I haven’t looked, but it can’t be long before we get an Official Lego Movie Lego Set, with instructions telling you how to build those wonderful, creative, free-built wonders from the film. Or a Lego Movie video game where you aren’t able to free-build and the only locations are those already shown on-screen. Or a Lego set with a little generic-faced Lego man in a construction uniform – like the millions already available – but this one has a quirky smile on his face and “Emmett” on the box so is £15 more expensive – because it’s a collector’s item!
The best bit of the film was the live action sequences that show a young boy playing with the wonderfully-elaborate “Lego Model City” his uptight Dad has built in the basement; cue parallels and revelations too obvious to put into words here.
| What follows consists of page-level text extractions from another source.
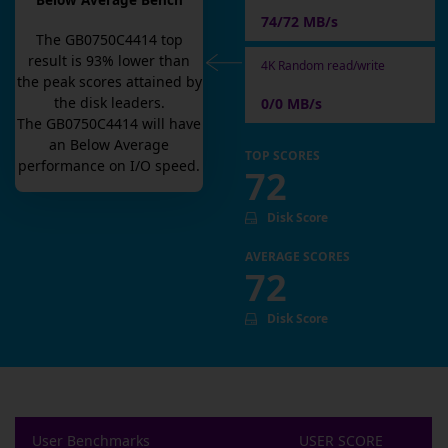
Below Average Bench
74/72 MB/s
The
GB0750C4414
top
result is
93
% lower than
4K Random read/write
the peak scores attained by
the disk leaders.
0/0 MB/s
The
GB0750C4414
will have
an
Below Average
TOP SCORES
performance on I/O speed.
72
Disk Score
AVERAGE SCORES
72
Disk Score
User Benchmarks
USER SCORE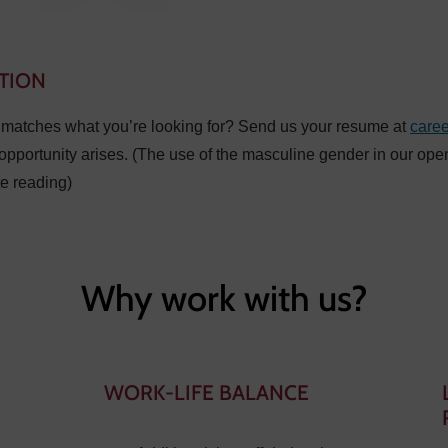
TION
t matches what you’re looking for? Send us your resume at
care
opportunity arises. (The use of the masculine gender in our ope
te reading)
Why work with us?
WORK-LIFE BALANCE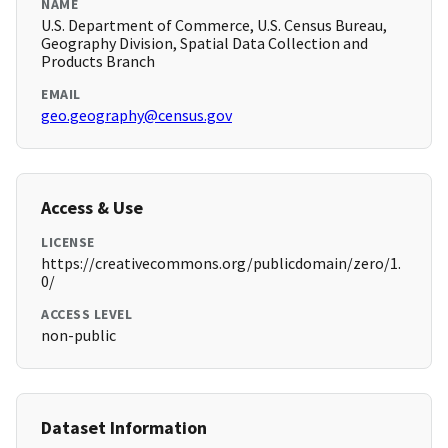
NAME
U.S. Department of Commerce, U.S. Census Bureau,
Geography Division, Spatial Data Collection and
Products Branch
EMAIL
geo.geography@census.gov
Access & Use
LICENSE
https://creativecommons.org/publicdomain/zero/1.
0/
ACCESS LEVEL
non-public
Dataset Information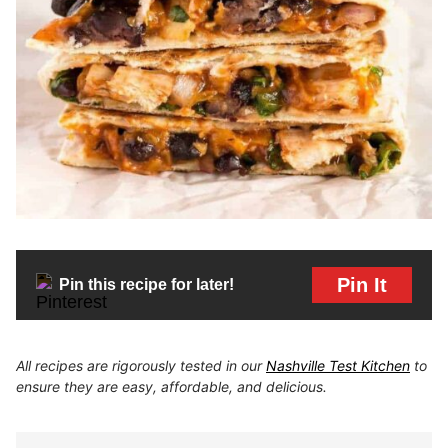
Pin It
Pin this recipe for later!
All recipes are rigorously tested in our
Nashville Test Kitchen
to
ensure they are easy, affordable, and delicious.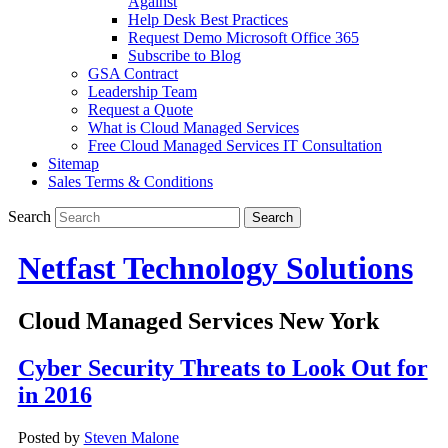
Against
Help Desk Best Practices
Request Demo Microsoft Office 365
Subscribe to Blog
GSA Contract
Leadership Team
Request a Quote
What is Cloud Managed Services
Free Cloud Managed Services IT Consultation
Sitemap
Sales Terms & Conditions
Search
Netfast Technology Solutions
Cloud Managed Services New York
Cyber Security Threats to Look Out for
in 2016
Posted by
Steven Malone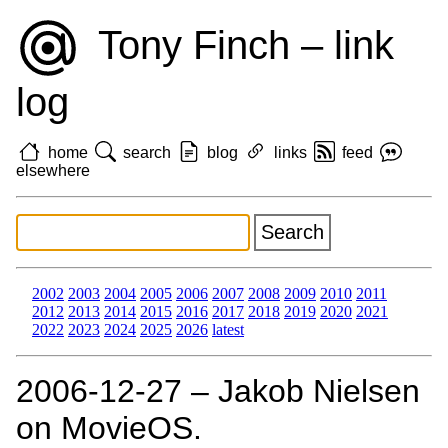
Tony Finch – link
log
home
search
blog
links
feed
elsewhere
2002
2003
2004
2005
2006
2007
2008
2009
2010
2011
2012
2013
2014
2015
2016
2017
2018
2019
2020
2021
2022
2023
2024
2025
2026
latest
2006‑12‑27 – Jakob Nielsen
on MovieOS.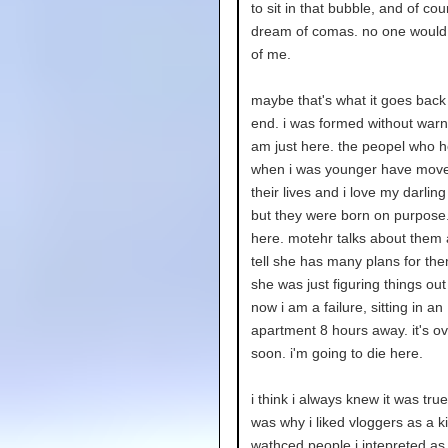
to sit in that bubble, and of cour
dream of comas. no one would
of me.
maybe that's what it goes back 
end. i was formed without warni
am just here. the peopel who 
when i was younger have move
their lives and i love my darling
but they were born on purpose.
here. motehr talks about them 
tell she has many plans for the
she was just figuring things out
now i am a failure, sitting in an
apartment 8 hours away. it's o
soon. i'm going to die here.
i think i always knew it was tru
was why i liked vloggers as a ki
wathced people i intepreted as 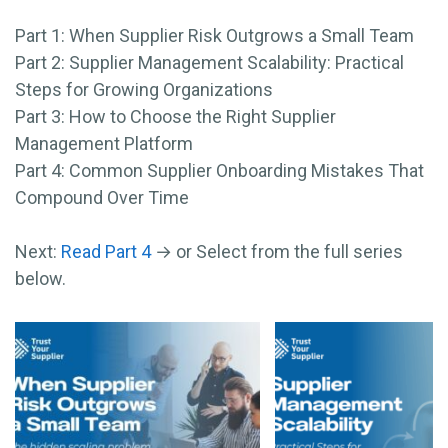
Part 1: When Supplier Risk Outgrows a Small Team
Part 2: Supplier Management Scalability: Practical
Steps for Growing Organizations
Part 3: How to Choose the Right Supplier
Management Platform
Part 4: Common Supplier Onboarding Mistakes That
Compound Over Time
Next:
Read Part 4
→ or Select from the full series
below.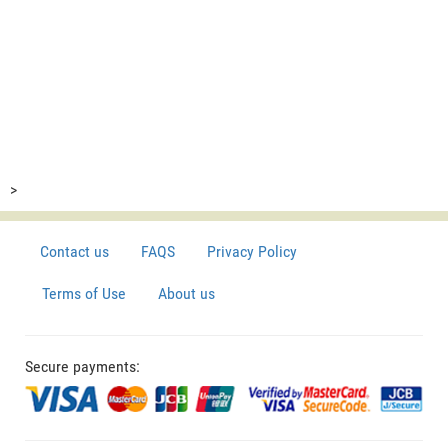
>
Contact us
FAQS
Privacy Policy
Terms of Use
About us
Secure payments: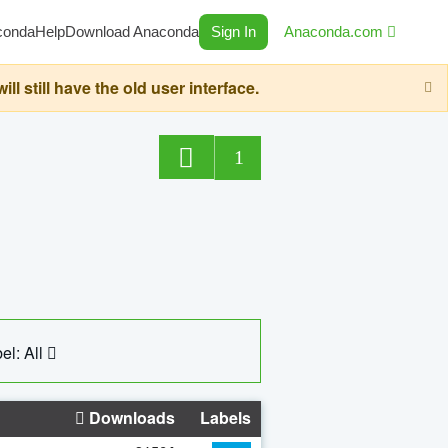
conda
Help
Download Anaconda
Sign In
Anaconda.com
still have the old user interface.
1
el: All
Downloads
Labels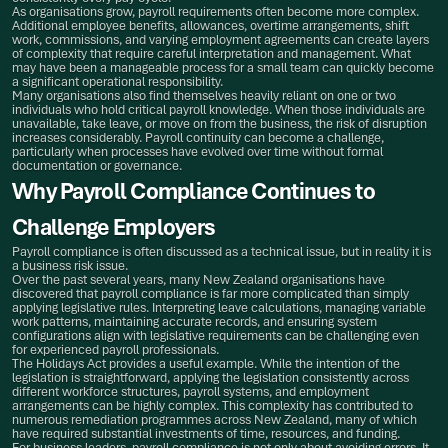
As organisations grow, payroll requirements often become more complex.
Additional employee benefits, allowances, overtime arrangements, shift
work, commissions, and varying employment agreements can create layers
of complexity that require careful interpretation and management. What
may have been a manageable process for a small team can quickly become
a significant operational responsibility.
Many organisations also find themselves heavily reliant on one or two
individuals who hold critical payroll knowledge. When those individuals are
unavailable, take leave, or move on from the business, the risk of disruption
increases considerably. Payroll continuity can become a challenge,
particularly when processes have evolved over time without formal
documentation or governance.
Why Payroll Compliance Continues to
Challenge Employers
Payroll compliance is often discussed as a technical issue, but in reality it is
a business risk issue.
Over the past several years, many New Zealand organisations have
discovered that payroll compliance is far more complicated than simply
applying legislative rules. Interpreting leave calculations, managing variable
work patterns, maintaining accurate records, and ensuring system
configurations align with legislative requirements can be challenging even
for experienced payroll professionals.
The Holidays Act provides a useful example. While the intention of the
legislation is straightforward, applying the legislation consistently across
different workforce structures, payroll systems, and employment
arrangements can be highly complex. This complexity has contributed to
numerous remediation programmes across New Zealand, many of which
have required substantial investments of time, resources, and funding.
For business leaders, payroll compliance is not only about avoiding errors. It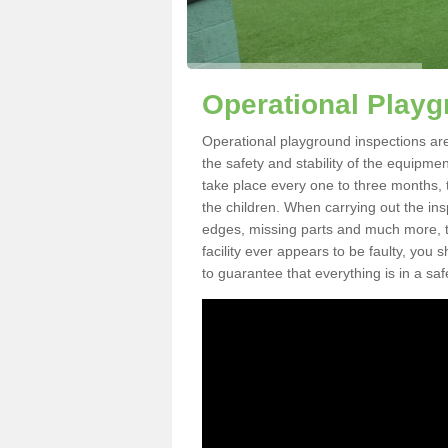
Operational Playg
Operational playground inspections ar
the safety and stability of the equipme
take place every one to three months, 
the children. When carrying out the inspe
edges, missing parts and much more, to
facility ever appears to be faulty, you
to guarantee that everything is in a saf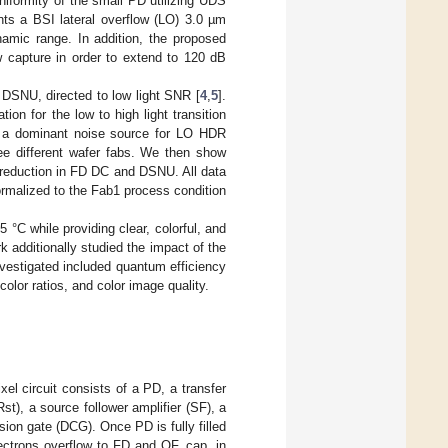
niformity of the small PD utilizing UDS
nts a BSI lateral overflow (LO) 3.0 µm
ic range. In addition, the proposed
 capture in order to extend to 120 dB
SNU, directed to low light SNR [
4
,
5
].
n for the low to high light transition
s a dominant noise source for LO HDR
e different wafer fabs. We then show
 reduction in FD DC and DSNU. All data
rmalized to the Fab1 process condition
°C while providing clear, colorful, and
rk additionally studied the impact of the
vestigated included quantum efficiency
color ratios, and color image quality.
el circuit consists of a PD, a transfer
Rst), a source follower amplifier (SF), a
ion gate (DCG). Once PD is fully filled
electrons overflow to FD and OF_cap, in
Those bits were nice! We saw kids playing with Lego! Well, A kid. And his dad. A boy kid and his dad. Two males playing with Lego and having fun. And that’s an advert for Lego, isn’t it? Which you’ve paid the best part of a tenner to sit in the cinema and watch…
…and when, at the end of the film, the dad suggests bringing the boy’s little sister down to play it seems that her horrific creations are “The New Villains”… Is that okay? Is that fair? Isn’t it all about Being Creative? I was confused. And a little appalled.
All in all, if you aren’t looking for a message, don’t care about the manipulative powers of advertising and don’t mind the fact that you’ve paid to see a two-hour advert for Lego – and it is that, it absolutely is – then The Lego Movie should entertain, as it did me for the most part. But if, like me, your enjoyment is likely to be tainted by the whiff of manipulation and hypocrisy as Lego tries to convince you that it’s different to all the other companies, like a shiny, plastic abusive spouse, then you’re likely to have enjoyed my review. Thanks for reading.